– ¡Mira, mira aquellos que van por ahí!
– ¿Dónde?
– Ahí abajo, en medio de la nieve. Están un poco locos, ¿no?
– Ah, ya reconozco a algunos. Ya han estado por aquí más veces y se conocen bien el terreno. Sobre todo, el que va delante. Ese se sabe esto al dedillo.
– Es que, para caminar, no está nada fácil, no vaya a ser que se cansen demasiado, o se resbalen y se hagan daño….
– Tranquilo, no pasa nada. Aquí estamos nosotros.
En efecto. Allí estaban, pétreos, monumentales. Vigilando a quienes nos estábamos dando el gustazo de estar por allí. Inevitable verlos. Son los mismos, pero están por todas partes. En cada curva de la carretera, en cada esquina de este o aquel pueblo. Silenciosos, atentos a lo que pasa a su alrededor, cuchicheando y cotilleando entre ellos.
– ¡Mira aquellos! Haz algo, caray.
– Pero ¿qué quieres que haga?
– No sé, un alud pequeñito, con algo de ruido. Para que se asusten un poco y se den media vuelta, y no pasen de ahí, porque se pueden caer y hacer mucho daño. Y encima van con niños. Hay que tener valor, ¿eh?
– ¿Y esos otros? ¿Dónde se habrán comprado esos modelitos? No van a caminar ni 100 metros. Vienen de postureo. A hacerse unas fotos, y ¡¡para abajo!!
– ¡Ay, déjales en paz! ¡Qué más te da!
La nieve les daba un aspecto aún más majestuoso, y al mismo tiempo algo más cálido que cuando están desnudos de roca. El recorrido con el teleférico es fabuloso.

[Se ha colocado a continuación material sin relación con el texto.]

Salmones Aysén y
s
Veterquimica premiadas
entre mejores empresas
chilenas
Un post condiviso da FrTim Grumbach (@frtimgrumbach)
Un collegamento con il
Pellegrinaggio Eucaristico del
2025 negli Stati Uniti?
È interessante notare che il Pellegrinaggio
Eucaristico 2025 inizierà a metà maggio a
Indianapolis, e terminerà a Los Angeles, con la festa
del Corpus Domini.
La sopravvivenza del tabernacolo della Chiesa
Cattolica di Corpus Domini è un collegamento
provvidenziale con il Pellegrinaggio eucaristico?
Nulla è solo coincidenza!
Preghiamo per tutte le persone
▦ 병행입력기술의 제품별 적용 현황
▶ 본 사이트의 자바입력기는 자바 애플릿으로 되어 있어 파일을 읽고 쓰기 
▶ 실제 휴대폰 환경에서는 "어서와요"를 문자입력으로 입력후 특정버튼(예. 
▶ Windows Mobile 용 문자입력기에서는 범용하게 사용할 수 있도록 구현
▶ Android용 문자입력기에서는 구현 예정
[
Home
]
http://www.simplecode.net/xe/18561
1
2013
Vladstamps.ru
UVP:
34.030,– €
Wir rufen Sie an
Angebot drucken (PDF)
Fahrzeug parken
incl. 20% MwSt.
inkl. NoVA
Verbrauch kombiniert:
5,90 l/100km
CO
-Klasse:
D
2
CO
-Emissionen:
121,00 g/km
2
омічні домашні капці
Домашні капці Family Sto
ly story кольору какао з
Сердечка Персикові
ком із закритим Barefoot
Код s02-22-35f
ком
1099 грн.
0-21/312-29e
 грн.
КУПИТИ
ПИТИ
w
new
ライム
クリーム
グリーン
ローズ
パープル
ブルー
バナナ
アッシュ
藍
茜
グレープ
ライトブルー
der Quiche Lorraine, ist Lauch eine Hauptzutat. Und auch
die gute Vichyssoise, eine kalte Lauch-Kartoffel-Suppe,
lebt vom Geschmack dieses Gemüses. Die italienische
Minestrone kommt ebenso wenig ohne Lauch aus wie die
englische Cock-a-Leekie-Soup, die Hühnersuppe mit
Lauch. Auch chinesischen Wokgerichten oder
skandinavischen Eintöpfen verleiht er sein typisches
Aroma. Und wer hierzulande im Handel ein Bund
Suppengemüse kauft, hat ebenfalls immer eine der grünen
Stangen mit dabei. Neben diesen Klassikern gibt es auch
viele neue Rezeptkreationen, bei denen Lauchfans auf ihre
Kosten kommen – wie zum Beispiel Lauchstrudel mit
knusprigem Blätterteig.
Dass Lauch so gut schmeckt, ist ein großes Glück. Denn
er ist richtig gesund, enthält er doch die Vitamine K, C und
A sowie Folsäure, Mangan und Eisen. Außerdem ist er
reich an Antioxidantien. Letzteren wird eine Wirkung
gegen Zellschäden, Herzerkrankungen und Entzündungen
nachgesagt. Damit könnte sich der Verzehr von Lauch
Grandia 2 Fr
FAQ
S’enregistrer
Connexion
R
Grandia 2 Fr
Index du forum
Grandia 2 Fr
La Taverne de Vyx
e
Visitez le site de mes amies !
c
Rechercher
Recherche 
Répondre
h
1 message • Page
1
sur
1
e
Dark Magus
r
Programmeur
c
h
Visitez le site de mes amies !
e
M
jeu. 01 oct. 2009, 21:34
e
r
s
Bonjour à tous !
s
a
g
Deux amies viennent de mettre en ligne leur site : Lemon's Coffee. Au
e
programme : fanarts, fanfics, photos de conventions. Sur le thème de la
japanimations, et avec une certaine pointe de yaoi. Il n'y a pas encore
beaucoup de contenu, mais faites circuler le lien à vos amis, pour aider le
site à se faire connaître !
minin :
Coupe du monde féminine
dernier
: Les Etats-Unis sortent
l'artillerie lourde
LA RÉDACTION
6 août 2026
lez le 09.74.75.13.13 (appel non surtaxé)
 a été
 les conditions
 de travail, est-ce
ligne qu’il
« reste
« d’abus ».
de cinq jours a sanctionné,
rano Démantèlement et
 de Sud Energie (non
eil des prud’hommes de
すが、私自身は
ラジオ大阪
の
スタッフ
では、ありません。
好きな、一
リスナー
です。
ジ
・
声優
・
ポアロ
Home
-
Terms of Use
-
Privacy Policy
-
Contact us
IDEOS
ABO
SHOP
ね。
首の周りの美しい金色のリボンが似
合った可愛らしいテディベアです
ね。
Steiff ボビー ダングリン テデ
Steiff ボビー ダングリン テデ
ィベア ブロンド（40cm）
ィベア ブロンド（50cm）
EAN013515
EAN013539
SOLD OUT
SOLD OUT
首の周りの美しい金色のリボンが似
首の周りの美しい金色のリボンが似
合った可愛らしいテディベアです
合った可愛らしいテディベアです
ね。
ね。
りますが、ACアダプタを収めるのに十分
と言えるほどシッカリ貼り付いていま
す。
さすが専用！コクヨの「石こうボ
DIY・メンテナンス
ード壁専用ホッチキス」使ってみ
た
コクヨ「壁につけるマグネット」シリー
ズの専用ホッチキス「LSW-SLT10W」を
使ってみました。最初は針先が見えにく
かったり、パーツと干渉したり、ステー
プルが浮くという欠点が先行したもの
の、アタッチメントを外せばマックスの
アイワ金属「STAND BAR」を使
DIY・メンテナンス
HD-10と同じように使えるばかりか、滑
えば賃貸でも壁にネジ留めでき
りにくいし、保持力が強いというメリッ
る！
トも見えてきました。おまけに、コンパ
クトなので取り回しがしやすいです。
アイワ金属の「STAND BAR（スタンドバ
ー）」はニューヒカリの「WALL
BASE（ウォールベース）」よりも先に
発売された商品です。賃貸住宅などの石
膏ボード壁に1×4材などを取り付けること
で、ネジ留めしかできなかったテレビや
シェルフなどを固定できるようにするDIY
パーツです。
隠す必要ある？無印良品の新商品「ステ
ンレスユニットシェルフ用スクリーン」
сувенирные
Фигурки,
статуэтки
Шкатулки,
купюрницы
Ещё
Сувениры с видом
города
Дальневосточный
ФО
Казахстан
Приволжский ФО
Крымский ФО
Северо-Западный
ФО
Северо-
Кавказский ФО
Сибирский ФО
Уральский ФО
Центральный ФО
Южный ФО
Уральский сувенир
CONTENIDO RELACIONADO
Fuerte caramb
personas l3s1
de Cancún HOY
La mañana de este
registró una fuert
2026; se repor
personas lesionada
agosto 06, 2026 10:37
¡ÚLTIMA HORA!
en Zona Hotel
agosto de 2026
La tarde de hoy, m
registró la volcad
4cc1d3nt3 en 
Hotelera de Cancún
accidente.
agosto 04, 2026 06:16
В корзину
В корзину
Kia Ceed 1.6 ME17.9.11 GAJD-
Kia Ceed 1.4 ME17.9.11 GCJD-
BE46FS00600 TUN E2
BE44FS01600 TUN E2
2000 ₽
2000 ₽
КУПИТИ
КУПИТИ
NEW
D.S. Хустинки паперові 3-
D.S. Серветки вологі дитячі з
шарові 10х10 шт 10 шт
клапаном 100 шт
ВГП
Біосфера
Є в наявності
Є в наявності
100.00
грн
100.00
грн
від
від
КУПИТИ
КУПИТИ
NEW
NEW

Centímetro tras centímetro te elevas suavemente, como si tirara de ti hacia arriba algo menos material que un ingenio mecánico.
El mismo pico desde varios ángulos se convierte en otro, y, diez metros más arriba, en otro distinto. Ellos no nos pierden ojo. Les gusta ver cómo abrimos los ojos de par en par, asombrados, felices, y cómo abrimos nuestros objetivos para que algo de eso quede en algún sitio además de en nuestra memoria.
Roca y nieve, nieve y roca. Allí arriba yacen juntas, confabuladas en la belleza, compinchadas para la foto de concurso. Les encanta posar.
– Y ahora se irán a comer, ¿no?
– Claro. Los que han caminado, para reponer fuerzas, y los que sólo han hecho fotos, también. Se lo pasan de miedo comiendo lo que se les da por aquí: que si cocido lebaniego, que si sopitas ricas para entrar en calor, en fin, míralos, por allí van tan contentos.
– Y después a casita, que hace frío, ¿no?
– Bueno, siempre pueden visitar algún pueblo de por aquí. Los hay preciosos. Tú los conoces: Cambarco, Cahecho, Mogrovejo, Potes. Además, desde esos lugares somos también muy fotogénicos.
– Vale, pero no suelen demorarse mucho. Enseguida se van a su casa, encienden su chimenea, se ponen cómodos, se abren una cervecita… Incluso ví a unos el otro día jugar a las cartas con mucho interés, y hasta las tantas de la noche. Estos humanos son raros, raros.
– Sí, sí. Se entretienen con cualquier cosa. Como nosotros, que llevamos aquí no sé cuánto tiempo…
– Pues 300 millones de años. Me dijo hace tiempo Peña Olvidada, que se debería de llamar Peña Sabionda, porque entiende de todo.
– Bueno pues eso. Que desde que estamos aquí no hemos hecho otra cosa que mirar.
– Y sobre todo a los humanos, que poco a poco han puesto todo esto lleno de sitios donde vivir. Con tal que no se pasen de rosca, y nos invadan más de la cuenta….
– Pues habrá que estar atentos, porque en caso contrario llamamos a unas miles de nubes y las ponemos por aquí por el tiempo que sea necesario. Y así no se nos ve ni desde aquí arriba ni desde allí abajo. ¡Hala! ¡Huelga de nubes!